Unit Prices – Don’t be fooled, just because one price is lower than another doesn’t mean that it’s the best value. When comparing prices you should be looking at the unit price, it’s a more accurate comparison. For example, two jars of peanut butter appear to be the same size, one costs $2.49 and the other costs $2.59. At first glance the jar for $2.49 appears to be the better deal, but if you were comparing unit prices you would find the the jar for $2.59 is the better deal. Manufacturers like to visually fool consumers that is why the unit price is so important. Next time you’re at the store take a look at the bottoms of a few jars of peanut butter, ones that appear to be the same size. You’ll notice some of the jars are concaved making them appear to contain the same amount as the other jars. Tricky huh?
Avoid Distractions – Stores are pretty infamous for putting distractions in our path, like the check out lanes or the end caps, all in hopes that we’ll be impulsive. Surprisingly, they’re not the only ones distracting us, we’re doing the same thing to ourselves. Bringing the kids, talking on the phone, not giving ourselves enough time, these are all things that can cause us to be impulsive and blow our budget.
Stores – Being loyal to one store could be costing you a lot of money. I have three stores that I shop at on a regular basis. Each one offers something different. Aldi’s has some great products at great prices, and their produce is amazing. Save-Lot has a lot of low cost products and they offer a 5 for $20 meat deal. And Kroger, they carry a lot of items that I can’t get at the other two stores, plus they have some really good sales. Shop stores that help you achieve your goal of lowering your grocery bill.
Small Stores – You’ll want to keep your eye out for sales at your local neighborhood stores. You’d be surprised at some of the great deals that you can snag from these small stores.
Farmers Markets – You can find some really good deals on fresh produce. These farmers markets don’t have the overhead that retail stores do so they are able to offer produce at deep discounts.
Shop Amazon – I generally don’t shop Amazon for food, but sometimes when they have a huge price drop paired with a coupon it’s to good to pass up. Check out some of their current grocery deals.
Shop Once – This may sound like simple common sense, but get all of your shopping done in one trip. Running back and forth to the store throughout the week wreaks havoc on your grocery budget, as well as wasting your time and gas.
Bulk – There are only a couple of food items that I will actually buy in bulk. The first is beef, I buy a side of beef every year, I love how it tastes and you can’t beat the price. I save hundreds of dollars by purchasing beef this way. The other thing that I will buy in bulk is vegetables. When the prices are at the lowest for the season, I’ll buy several pounds and freeze them so that we can enjoy them throughout the year.
Produce – You’ll get the best deals on produce when it’s in season. If you enjoy asparagus in November then buy it in bulk in April when it’s cheapest, freeze it and you’ll be able to enjoy it at a fraction of the cost all year long.

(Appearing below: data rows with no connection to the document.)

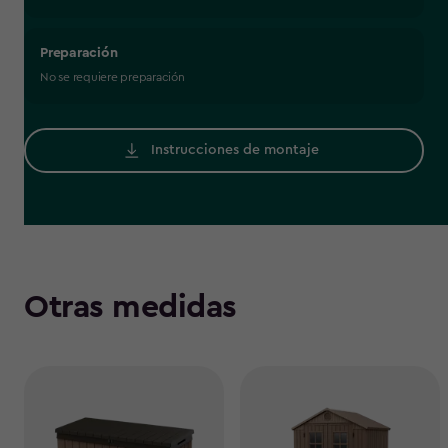
Preparación
No se requiere preparación
Instrucciones de montaje
Otras medidas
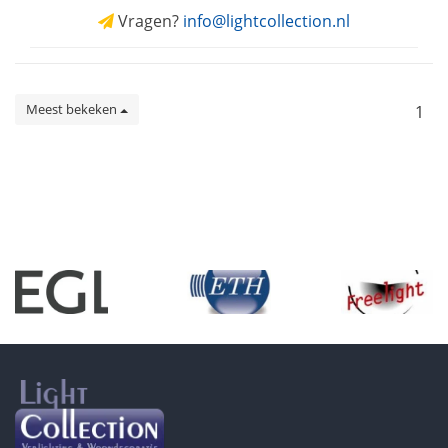
Vragen?
info@lightcollection.nl
Meest bekeken
1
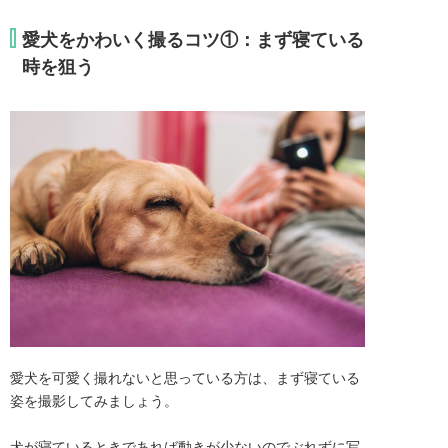
愛犬をかわいく撮るコツ①：まず寝ている
時を狙う
愛犬を可愛く撮れないと思っている方は、まず寝ている
姿を撮影してみましょう。

犬が寝ているときであれば動きが少ないのでぶれずに写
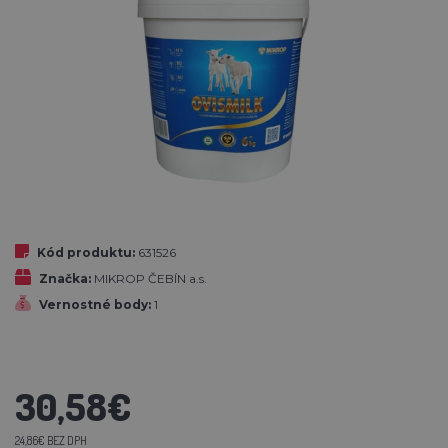
Kód produktu:
631526
Značka:
MIKROP ČEBÍN a.s.
Vernostné body:
1
30,58€
24,86€ BEZ DPH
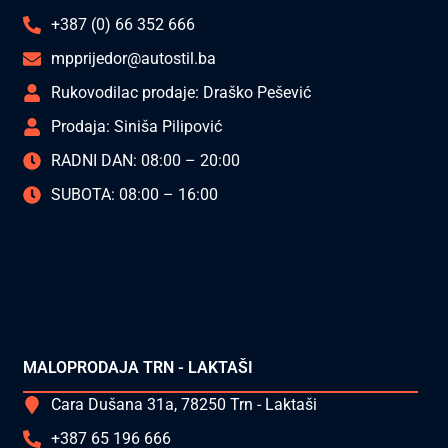
+387 (0) 66 352 666
mpprijedor@autostil.ba
Rukovodilac prodaje: Draško Pešević
Prodaja: Siniša Pilipović
RADNI DAN: 08:00 – 20:00
SUBOTA: 08:00 – 16:00
MALOPRODAJA TRN - LAKTAŠI
Cara Dušana 31a, 78250 Trn - Laktaši
+387 65 196 666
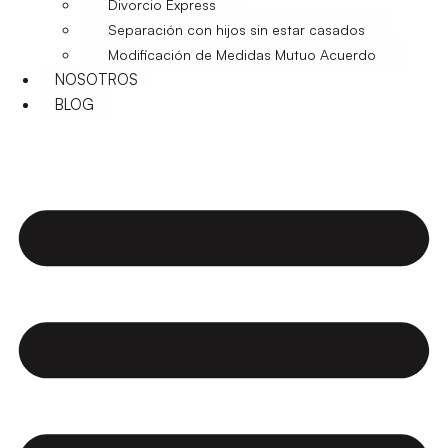
Divorcio Express
Separación con hijos sin estar casados
Modificación de Medidas Mutuo Acuerdo
NOSOTROS
BLOG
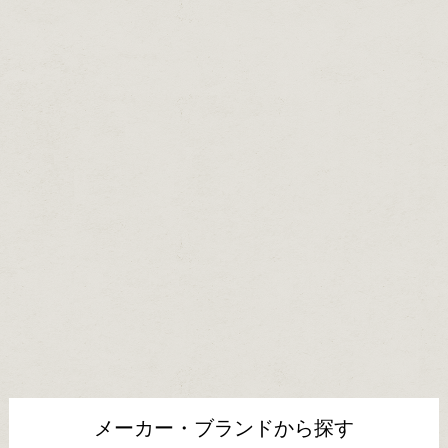
メーカー・ブランドから探す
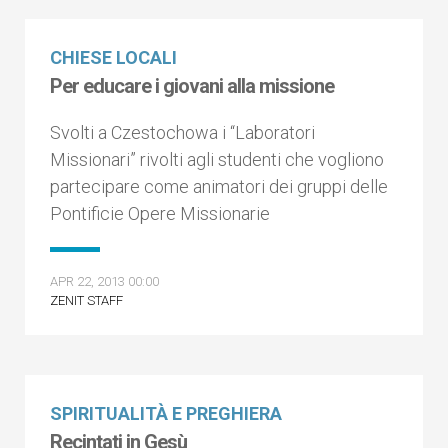
CHIESE LOCALI
Per educare i giovani alla missione
Svolti a Czestochowa i “Laboratori
Missionari” rivolti agli studenti che vogliono
partecipare come animatori dei gruppi delle
Pontificie Opere Missionarie
APR 22, 2013 00:00
ZENIT STAFF
SPIRITUALITÀ E PREGHIERA
Recintati in Gesù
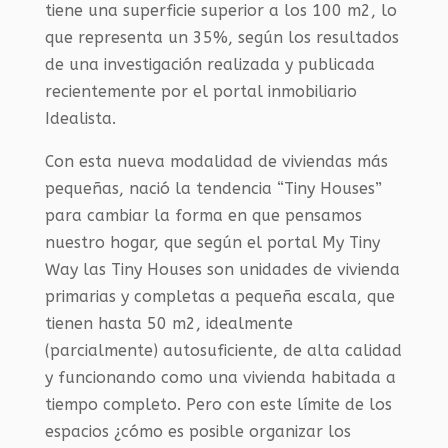
tiene una superficie superior a los 100 m2, lo
que representa un 35%, según los resultados
de una investigación realizada y publicada
recientemente por el portal inmobiliario
Idealista.
Con esta nueva modalidad de viviendas más
pequeñas, nació la tendencia “Tiny Houses”
para cambiar la forma en que pensamos
nuestro hogar, que según el portal My Tiny
Way las Tiny Houses son unidades de vivienda
primarias y completas a pequeña escala, que
tienen hasta 50 m2, idealmente
(parcialmente) autosuficiente, de alta calidad
y funcionando como una vivienda habitada a
tiempo completo. Pero con este límite de los
espacios ¿cómo es posible organizar los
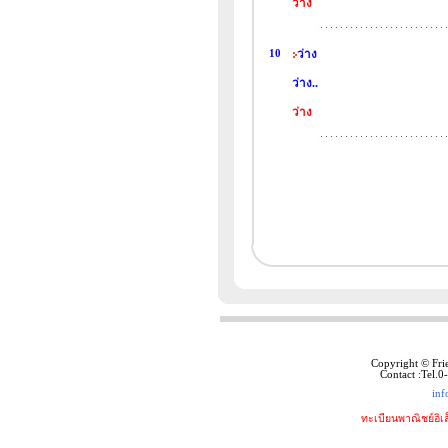
ว่าง
10
ว่าง
ว่าง..
ว่าง
Copyright © Fri
Contact :Tel.
inf
ทะเบียนพาณิชย์อิเ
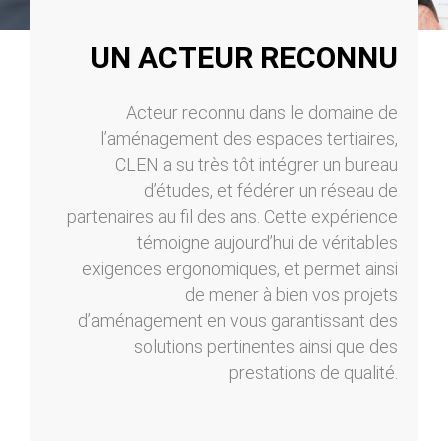
UN ACTEUR RECONNU
Acteur reconnu dans le domaine de
l’aménagement des espaces tertiaires,
CLEN a su très tôt intégrer un bureau
d’études, et fédérer un réseau de
partenaires au fil des ans. Cette expérience
témoigne aujourd’hui de véritables
exigences ergonomiques, et permet ainsi
de mener à bien vos projets
d’aménagement en vous garantissant des
solutions pertinentes ainsi que des
prestations de qualité.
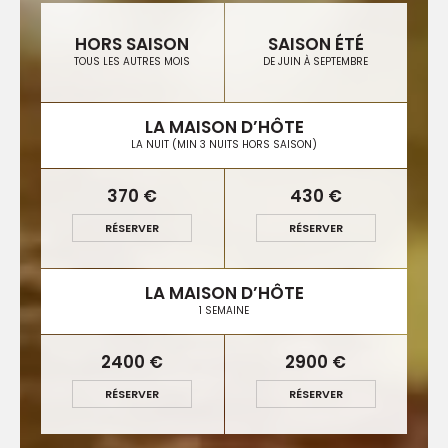
HORS SAISON
SAISON ÉTÉ
TOUS LES AUTRES MOIS
DE JUIN À SEPTEMBRE
LA MAISON D’HÔTE
LA NUIT (MIN 3 NUITS HORS SAISON)
370 €
430 €
RÉSERVER
RÉSERVER
LA MAISON D’HÔTE
1 SEMAINE
2400 €
2900 €
RÉSERVER
RÉSERVER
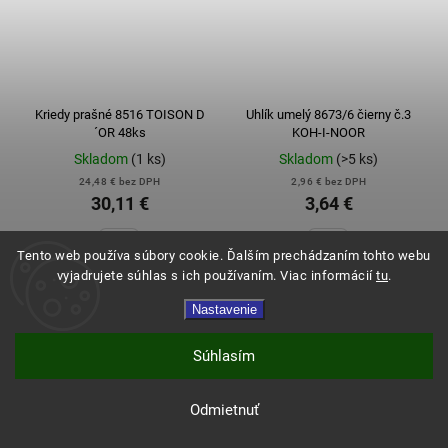
Kriedy prašné 8516 TOISON D
Uhlík umelý 8673/6 čierny č.3
´OR 48ks
KOH-I-NOOR
Skladom
(1 ks)
Skladom
(>5 ks)
24,48 € bez DPH
2,96 € bez DPH
30,11 €
3,64 €
Tento web používa súbory cookie. Ďalším prechádzaním tohto webu
vyjadrujete súhlas s ich používaním. Viac informácií
tu
.
Do košíka
Do košíka
Nastavenie
Súhlasím
Odmietnuť
Expresné doručenie a doprava zadarmo od 120€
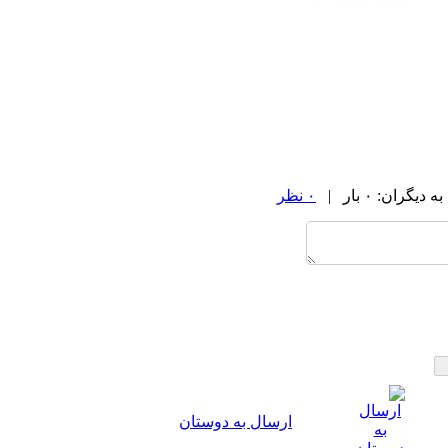
ران: ۰ بار |
۰ نظر
ارسال به دوستان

Frozen Food – March is frozen food month which means you’ll find some really amazing sales on frozen food, plus some great coupons. Be sure to take advantage of this huge sales event, it can really make your budget go far for the year. If you’re in need of a freezer check out these helpful tips for purchasing the right one.
Garden – A garden will provide you with some of the best tasting produce and it won’t cost you much. If you’ve never had a garden before, start small, try planting the 3 Sisters or some of your favorites vegetables in pots.
Organic – Some organic produce is worth the extra cost but do you know which ones aren’t? Eating Well has a list of produce that you don’t need to buy organic.
New Products – Manufacturers like to introduce new products with special promotions to get you to try it. These promotions, in the form of sales and coupons, can offer you some really big discounts and the best part is, you get to try something new.
Clearance – Don’t mistake these items as expired, if you do you’ll be missing out of some really good deals. Stores often mark down meat, produce, dairy, and other perishable items right before they are ready to expire. If you have a freezer or plan on using it right away you could be saving yourself a lot of money.
Water – Sodas and juices can get pretty expensive and they’re not all that good for you. Instead of wasting your money, start drinking more water, your body will thank you for it.
Brands – Avoid being brand loyal, this is a trap that many people fall into and it ends up costing them. Did you know that a lot of the store brand items that you see are made by some of the more popular brands? They’re just packaged differently. Compare ingredients, you’ll see, the only difference is in the price.
BYOB – Bring your own bags. Many environmentally conscience stores offer their customers a discount for each bag that they use. This is a wonderful way for you to save a little money while helping to save the environment.
Receipt – Always check your receipt for errors, it’s surprising how often you’ll find them. Stores are constantly changing their prices to accommodate sales and sometimes these changes can be overlooked. These errors can be to your benefit, many times stores will offer a reward, in the form of discounts and freebies, if you bring them to their attention.
Meal Prepping – Do your own prep work! Avoid buying onions that are already sliced or cauliflower that has already been riced, all you’re doing is spending extra for something that you can easily do yourself.
Bulk Cooking – Next time you fire up the oven for dinner, double the recipe, so that you can freeze the extra for another meal. Cooking in bulk is a great way to save yourself sometime in the kitchen and it’s nice to have options on nights that you don’t feel like cooking.
Scratch Cooking – Cooking from scratch can cut your grocery budget by quite a bit. For example,Think about it, a 16-ounce can of pinto beans costs around $1.50 and a 32-ounce bag of dried pinto beans costs around $2.00. That 32-ounce bag when cooked makes 96-ounces of beans making it a much better deal. With all of the modern conveniences at our disposal, like an Instant Pot (affiliate link), cooking from scratch is easier than it’s ever been.
Snacks – I don’t buy snack foods, they cost a lot and they’re full of all kinds of stuff that you can’t pronounce. That doesn’t mean that we don’t eat snacks, we do, we just eat things that we make at home. One of the things that the kids really love to snack on is warm cookies. Once a month we’ll make up a huge batch of cookie dough, roll it into balls, and freeze. When the kids want a snack they pop some of the dough into the oven and they’ve got cookies.
Substitute Ingredients – If a recipe you’re wanting to try calls for a really expensive ingredient and you don’t want to jeopardize your budget, try looking online for substitutions. You’ll be surprised at how many options you have.
Stretch Meat – Here’s a trick for cutting costs on ground beef. Buy really cheap ground beef (73/27), cook, drain and then rinse with warm water to remove any fat. Then add a filler, it’s a delicious way to turn 1- pound of ground beef into 1 1/2-pounds. Another trick for stretching your meat budget is to serve more casseroles instead of whole pieces of meat.
Portion Sizes – Know how much a portion of chicken or beef weighs. Then when you’re creating your menu stick to portion sizes. You’ll be surprised at how much you save when you’re not over eating.
Leftovers – Stop wasting food! Eat those leftovers, use up ingredients before they go bad, don’ t put to much on your plate. All of these thing are costing you money and once you learn how to get a handle on it, you’ll be surprised at what it does for your grocery budget.
Returns – If you buy something and it’s not good or it’s out of date, it’s okay to return it. I’m really surprised at just how many people don’t return groceries. As long as you have the receipt and can prove what the problem is, you’ll get your money back.